The Max's album is the sound of failure and resignation. However, this version of the Velvets, with Doug Yule's underskilled, overplaying teenage brother Billy sitting in for the pregnant Mo, is not beyond gentle moments of joy and remembrance of musical accomplishments of more vital days. "Good evening," begins Lou, "we're called Velvet Underground. You're allowed to dance, in case you didn't know. And...ah, that's about it." Then the band launches into a thoroughly decent version of "I'm Waiting for the Man", on which Sterling Morrison riffs away as easily as he might have when he and Lou first played in their dorm rooms. This is the sound of humans doing their best to make something happen when nothing much is left capable of happening.

I was discussing this album with a friend, who felt this is the Velvet Underground as the garage band Lou and Sterling may at one time have intended it to be.
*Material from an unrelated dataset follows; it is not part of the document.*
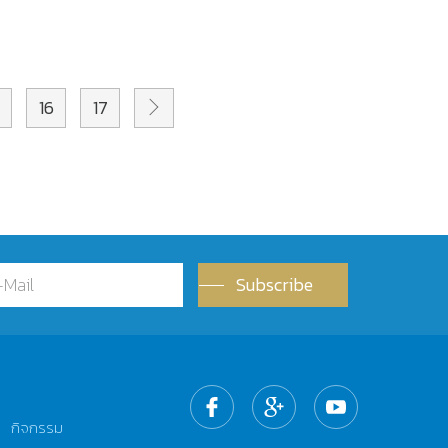
16
17
Subscribe
กิจกรรม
Could be, and I would add that this live album and the 1969 live album illustrate a fork in the road that would eventually face future punks and indie rockers who bought the next 1000 copies of the first VU album after the first 1000 copies had been bought by the likes of Brian Eno. 1969 is a side of the band that relies understated ensemble playing; propulsive rhythms; some cool textures, using the limited resources on stage; and frequently Lou's tough-guy, leather-jacket-wearing voice. To my ears, it's the sound that would launch many fine indie bands like The Feelies, Yo La Tengo, and thousands more. Max's, on the other hand, is carried by little more than the songs and singing of Lou Reed and the awkward dynamic of Lou and Sterling's guitars. No rhythmic or stylistic safety net is in place. No leather, no shades. Lou sings with more expression than usual. This is the road less traveled in VU terms. Early Modern Lovers knew this path. Early Talking Heads would venture down it on occasion. Television and Patti Smith would embrace this clumsy, open-hearted side of this Velvet Underground. There are plenty of good reasons why this path is the least traveled. The brush hasn't been cleared and the destination is not certain, but it's a road to somewhere.